RA and FGF signaling act independently of each other during tooth induction

The induction of the first pair of pharyngeal teeth is FGF dependent in teleosts, but a lack of FGF signaling does not impair pitx2a expression in the tooth bud (10). To understand the relationship between FGF and RA signaling in the process of tooth induction, we determined the developmental time during which FGF signaling is required to induce the pharyngeal teeth by treating wild-type embryos with SU5402, a compound that has been shown to bind to FGF receptors and to concomitantly block signaling (45, 46), for different periods of development. We observed that blocking FGF signaling at any stage before 48 hpf abolished tooth induction, while later treatments had no effect on the onset of dlx2a and dlx2b expression in the tooth bud (Table 1). To investigate the epistatic relationship between the RA and the FGF signaling pathways, we concomitantly activated the RA pathway and inhibited the FGF signaling pathway. We found that exogenous RA, applied from 32 to 56 hpf, fails to rescue the expression of dlx2 genes in the tooth buds at 56 hpf when FGF signaling has been inhibited during the same developmental interval (Fig. 3AF).

Figure 3.

Figure 3.

RA and FGF signaling act independently during tooth induction. A–F) Exogenous RA applied at 32 hpf does not restore dlx2a (C) or dlx2b (F) expression when Fgf signaling has been blocked at 32 hpf. G–J) Ectopic activation of FGF signaling using an inducible fgf10a construct does not restore dlx2a (H) or dlx2b (J) expression in RA-depleted embryos. White arrowheads indicate absence of tooth induction. All in situ hybridizations were performed at 56 hpf. Scale bars = 100 μm.

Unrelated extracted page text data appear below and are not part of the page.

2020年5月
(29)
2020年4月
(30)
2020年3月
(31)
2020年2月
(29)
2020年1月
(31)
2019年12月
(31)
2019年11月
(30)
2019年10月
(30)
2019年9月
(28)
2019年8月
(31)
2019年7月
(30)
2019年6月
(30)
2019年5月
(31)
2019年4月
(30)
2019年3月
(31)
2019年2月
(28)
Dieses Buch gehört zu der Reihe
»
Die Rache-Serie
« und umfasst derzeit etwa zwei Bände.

Expression of fgf10a, using a heat-inducible construct (hsp70:fgf10a-GFP), leads to widespread formation of ectopic teeth along the fifth ceratobranchial arch. However, ectopic teeth are never observed more anteriorly under fgf10a ectopic expression (e.g., on ceratobranchial arch 4 or more anteriorly; unpublished results). To study whether exogenous FGF signaling can restore tooth induction in the absence of RA, we injected wild-type zebrafish at the 1-cell stage with hsp70:fgf10a-GFP DNA, blocked RA signaling at 38 hpf using DEAB, and subsequently induced fgf10a expression by applying a heat shock at 40 hpf. These experiments failed to restore expression of dlx2a or dlx2b in the tooth bud (Fig. 3H, J), and mineralized teeth could not be detected at 100 hpf (not shown). We conclude from these experiments that RA and fgf are both required in independent pathways to induce teeth in zebrafish.

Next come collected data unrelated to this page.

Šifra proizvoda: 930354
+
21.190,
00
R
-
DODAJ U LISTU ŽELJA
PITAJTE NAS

Induction of oral and pharyngeal teeth in medaka and Astyanax is independent of RA signaling

Having shown that pharyngeal teeth are RA-signaling dependent in zebrafish, we next asked whether oral teeth are also RA dependent in other species, such as the medaka (O. latipes) and the Mexican tetra (A. mexicanus). First, we tested the efficiency of RA-signaling inhibition through DEAB in these species. To confirm that DEAB actively affects pharyngeal development, we treated medaka embryos with DEAB from stage 20 (4-somite stage) to stage 32 (somite completion stage; ref. 25) and allowed the embryos to develop until 12 dpf at 28.5°C. As in zebrafish, a lack of RA signaling during somitogenesis abolishes the induction of pharyngeal teeth in medaka as monitored by Alizarin red skeletal staining (Fig. 4B) and dlx3b in situ hybridization (not shown). In our hand, dlx3b staining in medaka embryos gives a much clearer result than dlx2b; therefore, for this species we used dlx3b as tooth marker, while we used dlx2b for the 2 other species. Similar treatments in Astyanax embryos also compromised tooth induction when DEAB was applied during somitogenesis (Table 2), confirming that DEAB treatment efficiently blocks RA-dependent developmental processes in both species.

Figure 4.

Figure 4.

RA is not required for oral and pharyngeal tooth induction in noncypriniform teleosts. A, B) Alizarin red staining of medaka embryos treated with DEAB during somitogenesis shows lack of pharyngeal teeth (white arrowhead in B) and the most posterior ceratobranchial arch (B), confirming the potency of DEAB in these species (ventral views). C, D) A. mexicanus control embryo (C) and DEAB-treated embryo from 30 hpf onward (D), showing dlx2b expression in oral (white arrow) and pharyngeal (black arrowhead) teeth (lateral views). E–H) Alizarin red staining of medaka embryos treated with DEAB from 3–7 dpf shows pharyngeal (F, arrowhead) and upper oral teeth (H, arrow; lateral views). Scale bars = 100 μm.

TABLE 2.

DEAB treatment in zebrafish, medaka, and Mexican tetra at different time points

Species DEAB treatment Tooth induction
D. rerio 5–11 hpf (5 μm)
D. rerio 12–24 hpf (10 μm) +
D. rerio 18–30 hpf (10 μm)
D. rerio 23–30 hpf (10 μm)
D. rerio 20–28 hpf (10 μm)
D. rerio 28–32 hpf (10 μm) +
D. rerio 40–56 hpf (10 μm)
O. latipes Stage 20–stage 32 (30 μm)
O. latipes 4–8 dpf (30 μm) +
O. latipes 3–7 dpf (60 μm) +
O. latipes 5–8 dpf (60 μm) +
O. latipes 4–7 dpf (100 μm) +
O. latipes 4–8 dpf (120 μm) +
O. latipes 4–8 dpf (160 μm) +
A. mexicanus 18–75 hpf (20 μm)
A. mexicanus 24–75 hpf (20 μm)
A. mexicanus 27–75 hpf (50 μm) +/−
A. mexicanus 30–75 hpf (50 μm) +
A. mexicanus 30–75 hpf (75 μm) +
A. mexicanus 40–75 hpf (50 μm) +

The presence of teeth was monitored by in situ hybridization with dlx2a and or dlx2b for the zebrafish and the Mexican tetra and by Alizarin red staining and dlx3b for the medaka. 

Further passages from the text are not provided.